After three successive years of La Nina conditions, the world now faces the risk of an opposite phenomenon called El Nino that occurs as a result of warming of the ocean surface in the central and eastern tropical Pacific Ocean.

While La Nina usually results in above-normal rainfall in South and South-East Asia, the southern hemisphere, especially South America, usually faces less-than-normal precipitation. Now with El Nino, West Africa, South-East Asia and South Asia face the risk of below-normal precipitation.

The World Meteorological Organization has reckoned there is a high probability (as much as 90 per cent chance) of El Nino occurrence in the coming months. Yet, it is less clear how severe or mild the El Nino phenomenon would turn out to be.

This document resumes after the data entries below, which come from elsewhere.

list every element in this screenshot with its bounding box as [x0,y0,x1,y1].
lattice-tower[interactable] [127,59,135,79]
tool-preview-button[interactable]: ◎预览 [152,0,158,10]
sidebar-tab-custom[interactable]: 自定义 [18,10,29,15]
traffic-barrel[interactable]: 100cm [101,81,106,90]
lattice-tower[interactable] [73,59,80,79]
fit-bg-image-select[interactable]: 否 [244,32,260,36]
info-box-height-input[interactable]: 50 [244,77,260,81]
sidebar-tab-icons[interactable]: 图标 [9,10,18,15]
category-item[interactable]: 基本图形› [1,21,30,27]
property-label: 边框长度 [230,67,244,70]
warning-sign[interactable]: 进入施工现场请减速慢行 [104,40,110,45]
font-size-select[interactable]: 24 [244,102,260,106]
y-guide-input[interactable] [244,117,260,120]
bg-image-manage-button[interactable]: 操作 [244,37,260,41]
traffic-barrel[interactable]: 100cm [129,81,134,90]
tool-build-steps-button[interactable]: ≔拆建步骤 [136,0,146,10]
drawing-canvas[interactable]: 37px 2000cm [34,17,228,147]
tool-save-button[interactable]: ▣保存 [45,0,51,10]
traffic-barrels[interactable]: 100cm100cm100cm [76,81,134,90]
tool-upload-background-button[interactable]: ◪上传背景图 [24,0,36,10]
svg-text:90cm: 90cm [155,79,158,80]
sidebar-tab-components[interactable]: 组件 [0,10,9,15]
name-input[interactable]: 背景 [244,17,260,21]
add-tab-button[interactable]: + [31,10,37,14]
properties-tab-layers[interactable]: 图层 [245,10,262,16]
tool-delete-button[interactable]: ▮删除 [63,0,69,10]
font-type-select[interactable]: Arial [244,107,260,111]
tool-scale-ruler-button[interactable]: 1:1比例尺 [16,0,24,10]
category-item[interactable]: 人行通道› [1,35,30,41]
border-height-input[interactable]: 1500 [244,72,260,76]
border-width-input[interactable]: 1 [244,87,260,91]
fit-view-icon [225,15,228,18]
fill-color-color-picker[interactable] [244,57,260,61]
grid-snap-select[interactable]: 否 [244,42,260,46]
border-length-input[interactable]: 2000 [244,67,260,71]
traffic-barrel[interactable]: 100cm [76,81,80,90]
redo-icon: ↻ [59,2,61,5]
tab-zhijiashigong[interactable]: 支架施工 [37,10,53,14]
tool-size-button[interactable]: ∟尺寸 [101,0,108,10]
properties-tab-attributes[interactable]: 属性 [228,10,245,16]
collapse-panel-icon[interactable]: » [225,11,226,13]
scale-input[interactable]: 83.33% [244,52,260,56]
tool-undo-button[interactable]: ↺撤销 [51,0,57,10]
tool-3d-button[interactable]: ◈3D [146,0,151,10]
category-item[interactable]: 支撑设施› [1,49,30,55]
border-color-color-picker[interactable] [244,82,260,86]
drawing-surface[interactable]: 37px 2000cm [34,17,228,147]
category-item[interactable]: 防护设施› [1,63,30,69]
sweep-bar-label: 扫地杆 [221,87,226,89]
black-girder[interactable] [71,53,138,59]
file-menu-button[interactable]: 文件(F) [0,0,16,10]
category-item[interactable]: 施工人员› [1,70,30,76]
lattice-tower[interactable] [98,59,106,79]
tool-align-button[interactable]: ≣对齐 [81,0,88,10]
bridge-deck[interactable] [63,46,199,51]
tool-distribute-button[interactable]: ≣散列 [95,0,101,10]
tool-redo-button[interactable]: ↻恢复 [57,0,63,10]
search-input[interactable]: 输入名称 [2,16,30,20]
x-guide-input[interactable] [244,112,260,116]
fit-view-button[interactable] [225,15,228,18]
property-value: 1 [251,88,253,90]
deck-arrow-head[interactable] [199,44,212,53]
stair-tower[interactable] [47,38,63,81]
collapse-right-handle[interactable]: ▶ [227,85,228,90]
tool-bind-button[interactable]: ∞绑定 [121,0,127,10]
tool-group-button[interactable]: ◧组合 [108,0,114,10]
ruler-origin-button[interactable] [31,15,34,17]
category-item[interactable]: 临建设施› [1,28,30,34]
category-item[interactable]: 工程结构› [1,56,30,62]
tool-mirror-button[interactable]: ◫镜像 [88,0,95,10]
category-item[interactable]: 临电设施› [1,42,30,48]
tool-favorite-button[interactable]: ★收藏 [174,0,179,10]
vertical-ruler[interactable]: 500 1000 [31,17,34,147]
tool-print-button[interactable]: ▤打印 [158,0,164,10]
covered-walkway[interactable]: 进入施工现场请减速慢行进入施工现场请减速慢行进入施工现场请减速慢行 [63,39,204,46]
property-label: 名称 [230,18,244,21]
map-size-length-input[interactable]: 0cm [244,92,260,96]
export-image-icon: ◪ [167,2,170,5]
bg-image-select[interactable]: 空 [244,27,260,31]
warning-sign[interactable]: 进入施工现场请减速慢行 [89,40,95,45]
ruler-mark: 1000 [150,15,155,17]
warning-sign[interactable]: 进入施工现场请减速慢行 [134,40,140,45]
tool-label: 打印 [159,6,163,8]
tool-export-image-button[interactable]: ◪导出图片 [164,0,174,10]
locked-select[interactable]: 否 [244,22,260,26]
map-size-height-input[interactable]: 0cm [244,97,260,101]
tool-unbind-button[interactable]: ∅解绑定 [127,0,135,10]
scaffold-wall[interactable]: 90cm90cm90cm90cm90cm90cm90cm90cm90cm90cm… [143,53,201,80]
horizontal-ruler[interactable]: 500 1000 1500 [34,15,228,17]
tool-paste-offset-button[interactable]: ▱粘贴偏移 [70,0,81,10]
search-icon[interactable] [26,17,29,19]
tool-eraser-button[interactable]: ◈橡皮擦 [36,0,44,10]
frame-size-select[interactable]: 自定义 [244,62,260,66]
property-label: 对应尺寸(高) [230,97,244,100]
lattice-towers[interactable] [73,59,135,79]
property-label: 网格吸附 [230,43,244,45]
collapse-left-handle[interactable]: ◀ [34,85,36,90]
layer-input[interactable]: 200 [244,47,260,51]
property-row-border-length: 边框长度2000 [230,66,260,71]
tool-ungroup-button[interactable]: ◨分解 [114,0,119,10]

South America is critical for the world agricultural market. Interestingly, the impact of El Nino on South America shows regional variation. While northern regions of South America face drier weather, the southern parts of South America face wetter weather.

More importantly, during periods of El Nino, North America more often than not witnesses excellent spring weather that boosts agricultural production.

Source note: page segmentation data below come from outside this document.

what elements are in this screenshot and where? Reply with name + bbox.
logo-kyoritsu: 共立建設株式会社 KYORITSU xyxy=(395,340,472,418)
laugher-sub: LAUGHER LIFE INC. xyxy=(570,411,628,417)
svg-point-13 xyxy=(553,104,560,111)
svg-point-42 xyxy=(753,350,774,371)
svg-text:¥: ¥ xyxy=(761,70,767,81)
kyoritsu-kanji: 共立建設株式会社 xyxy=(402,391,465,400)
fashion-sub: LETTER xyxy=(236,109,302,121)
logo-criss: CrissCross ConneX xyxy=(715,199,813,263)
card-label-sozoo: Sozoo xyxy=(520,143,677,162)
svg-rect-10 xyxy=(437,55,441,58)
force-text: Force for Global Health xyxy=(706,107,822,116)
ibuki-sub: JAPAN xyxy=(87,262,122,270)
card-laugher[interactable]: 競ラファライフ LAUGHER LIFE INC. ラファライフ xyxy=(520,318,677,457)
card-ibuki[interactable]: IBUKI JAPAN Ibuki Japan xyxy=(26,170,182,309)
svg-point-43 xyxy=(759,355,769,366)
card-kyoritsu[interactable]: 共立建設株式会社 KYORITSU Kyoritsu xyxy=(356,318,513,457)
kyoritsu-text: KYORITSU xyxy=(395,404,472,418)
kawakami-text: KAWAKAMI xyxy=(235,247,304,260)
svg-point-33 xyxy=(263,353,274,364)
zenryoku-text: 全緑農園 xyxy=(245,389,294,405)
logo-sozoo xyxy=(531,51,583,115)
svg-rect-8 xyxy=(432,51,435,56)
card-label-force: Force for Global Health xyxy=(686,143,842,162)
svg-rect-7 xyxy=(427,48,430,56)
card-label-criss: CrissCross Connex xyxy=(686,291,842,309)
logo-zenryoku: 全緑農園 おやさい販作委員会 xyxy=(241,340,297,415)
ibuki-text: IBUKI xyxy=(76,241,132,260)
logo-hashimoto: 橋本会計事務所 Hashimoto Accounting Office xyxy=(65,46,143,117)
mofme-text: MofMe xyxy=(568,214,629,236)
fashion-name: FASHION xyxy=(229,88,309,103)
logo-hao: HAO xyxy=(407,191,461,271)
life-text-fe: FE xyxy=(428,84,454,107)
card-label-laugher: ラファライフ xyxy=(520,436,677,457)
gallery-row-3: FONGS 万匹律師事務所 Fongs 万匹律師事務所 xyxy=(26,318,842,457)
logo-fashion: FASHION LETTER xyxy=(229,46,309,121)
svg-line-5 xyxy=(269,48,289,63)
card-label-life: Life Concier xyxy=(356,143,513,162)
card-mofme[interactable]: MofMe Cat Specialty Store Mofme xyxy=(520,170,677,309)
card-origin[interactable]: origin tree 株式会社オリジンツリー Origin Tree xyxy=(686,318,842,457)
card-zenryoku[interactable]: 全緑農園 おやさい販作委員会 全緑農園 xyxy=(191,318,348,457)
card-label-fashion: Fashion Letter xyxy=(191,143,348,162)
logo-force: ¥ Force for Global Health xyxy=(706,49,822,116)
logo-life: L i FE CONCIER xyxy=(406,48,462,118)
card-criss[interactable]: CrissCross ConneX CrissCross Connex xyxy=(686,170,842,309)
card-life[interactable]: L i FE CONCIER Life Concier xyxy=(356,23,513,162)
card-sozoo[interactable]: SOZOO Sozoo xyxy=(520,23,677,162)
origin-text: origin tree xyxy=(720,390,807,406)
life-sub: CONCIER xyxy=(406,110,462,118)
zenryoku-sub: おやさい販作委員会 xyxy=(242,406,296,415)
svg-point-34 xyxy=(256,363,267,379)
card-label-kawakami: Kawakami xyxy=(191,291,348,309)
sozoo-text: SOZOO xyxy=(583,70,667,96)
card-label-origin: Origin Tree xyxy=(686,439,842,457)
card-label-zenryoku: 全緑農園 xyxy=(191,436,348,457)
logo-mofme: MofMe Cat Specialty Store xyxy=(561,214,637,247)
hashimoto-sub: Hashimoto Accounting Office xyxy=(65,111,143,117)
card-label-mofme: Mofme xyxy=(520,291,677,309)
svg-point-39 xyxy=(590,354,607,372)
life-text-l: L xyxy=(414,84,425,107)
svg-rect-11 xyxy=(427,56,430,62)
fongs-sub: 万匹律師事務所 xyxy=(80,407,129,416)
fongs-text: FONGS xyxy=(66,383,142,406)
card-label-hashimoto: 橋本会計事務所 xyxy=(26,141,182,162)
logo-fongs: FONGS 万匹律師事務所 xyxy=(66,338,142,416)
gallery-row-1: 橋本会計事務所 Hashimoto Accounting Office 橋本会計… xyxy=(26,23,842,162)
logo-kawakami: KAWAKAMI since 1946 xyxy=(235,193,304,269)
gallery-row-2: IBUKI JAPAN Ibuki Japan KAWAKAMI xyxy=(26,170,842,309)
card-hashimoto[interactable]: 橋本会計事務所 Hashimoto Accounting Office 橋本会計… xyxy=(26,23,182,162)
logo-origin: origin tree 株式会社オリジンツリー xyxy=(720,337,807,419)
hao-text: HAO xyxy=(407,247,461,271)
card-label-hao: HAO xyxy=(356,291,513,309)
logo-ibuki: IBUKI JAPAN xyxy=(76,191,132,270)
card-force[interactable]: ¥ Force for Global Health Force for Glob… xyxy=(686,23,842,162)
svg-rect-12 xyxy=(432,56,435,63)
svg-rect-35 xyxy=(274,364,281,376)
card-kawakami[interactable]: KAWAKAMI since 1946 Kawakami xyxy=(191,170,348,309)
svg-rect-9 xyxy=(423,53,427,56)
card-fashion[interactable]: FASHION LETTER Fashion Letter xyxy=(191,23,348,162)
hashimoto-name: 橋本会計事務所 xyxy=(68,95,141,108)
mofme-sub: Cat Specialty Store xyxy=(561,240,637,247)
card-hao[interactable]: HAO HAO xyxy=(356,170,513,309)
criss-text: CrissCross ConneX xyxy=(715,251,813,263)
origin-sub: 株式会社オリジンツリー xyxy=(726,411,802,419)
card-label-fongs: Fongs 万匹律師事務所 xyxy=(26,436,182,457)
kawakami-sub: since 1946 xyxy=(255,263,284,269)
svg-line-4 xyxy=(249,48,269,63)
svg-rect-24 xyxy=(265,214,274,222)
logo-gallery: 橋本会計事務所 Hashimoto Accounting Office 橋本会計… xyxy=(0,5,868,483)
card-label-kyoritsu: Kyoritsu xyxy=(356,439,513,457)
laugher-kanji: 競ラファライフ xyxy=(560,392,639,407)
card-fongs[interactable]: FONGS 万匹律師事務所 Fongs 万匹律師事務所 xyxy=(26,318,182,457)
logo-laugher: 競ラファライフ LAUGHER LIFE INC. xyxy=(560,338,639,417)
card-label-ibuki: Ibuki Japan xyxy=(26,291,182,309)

Given the likely geographic impact, the crops most vulnerable to El Nino include sugar, cocoa, coffee, rice and palm oil. In other words, the market for these commodities faces upside price risk. We are already witnessing price spikes.

For instance, cocoa prices continue to skyrocket to multi-year highs. The most active forward contract in New York, with a September maturity date, has reached $3,400 a tonne, highest level since December 2015. Trading at about Ringgit 3,700 a tonne, crude palm oil is set to spurt towards Ringgit 4,000 a tonne in anticipation of El Nino driven lower production two quarters from now. Other crops too show rising price levels.

Inflation worries

While inflation has generally shown signs of easing with tighter monetary conditions, any likely damage that El Nino would cause to these crops may slow the decline in inflation. If anything, developing countries are more vulnerable to the adverse effects of El Nino.

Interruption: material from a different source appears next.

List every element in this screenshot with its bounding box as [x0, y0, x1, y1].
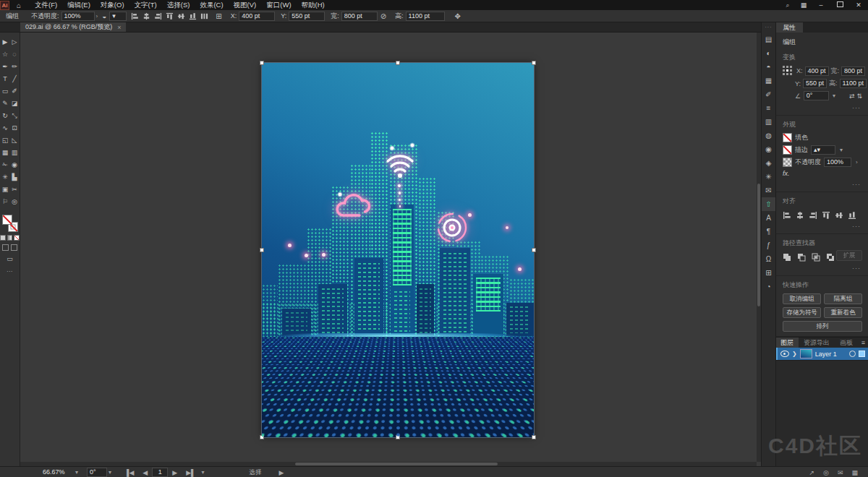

Dry weather that this phenomenon brings reduces the harvest size, tightens availability and pushes food prices up.

Also in tropical countries, El Nino-induced reduction in rainfall may result in reduced hydropower generation. If that combines with higher global energy prices (crude oil, natural gas) the emerging economies may face a double whammy of food inflation and energy inflation.

Which are the crops most likely to be impacted by El Nino? In West Africa, cocoa production in Ivory Coast and Ghana is at risk. In Asia, sugar production in India and Thailand, coffee in Vietnam and Indonesia as well as rice in the Philippines and Thailand may be vulnerable.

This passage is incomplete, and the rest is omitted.